- What to produce -
Only the lines from the one holding "sowie unter Berücksichtigung" to the end of the data should be echoed, exactly as they appear, minus the pictures.

[Saved entries]
################

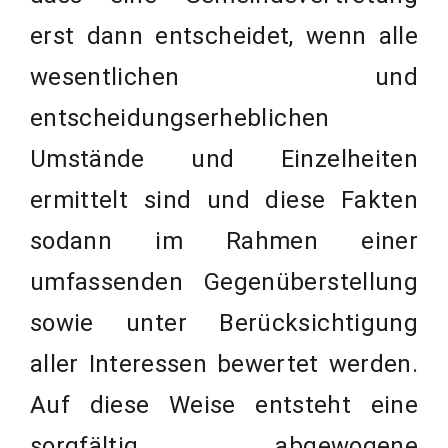
erst dann entscheidet, wenn alle
wesentlichen und
entscheidungserheblichen
Umstände und Einzelheiten
ermittelt sind und diese Fakten
sodann im Rahmen einer
umfassenden Gegenüberstellung
sowie unter Berücksichtigung
aller Interessen bewertet werden.
Auf diese Weise entsteht eine
sorgfältig abgewogene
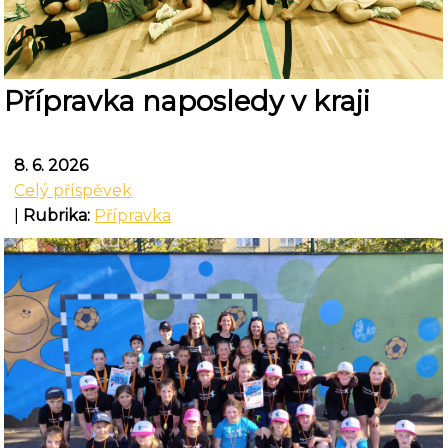
Přípravka naposledy v kraji
8. 6. 2026
Celý příspěvek
|
Rubrika:
Přípravka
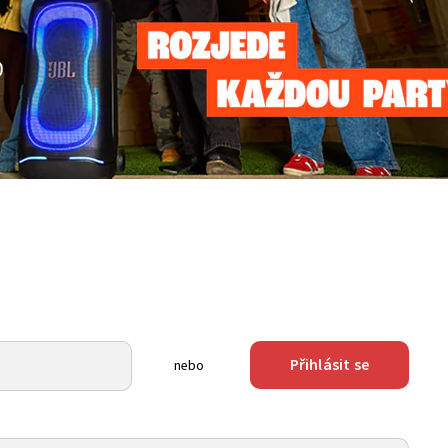
Přihlásit se
nebo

################

- Answer for this exercise -
sowie unter Berücksichtigung
aller Interessen bewertet werden.
Auf diese Weise entsteht eine
sorgfältig abgewogene
Přípravka naposledy v kraji
8. 6. 2026
Celý příspěvek
|
Rubrika:
Přípravka
Přihlásit se
nebo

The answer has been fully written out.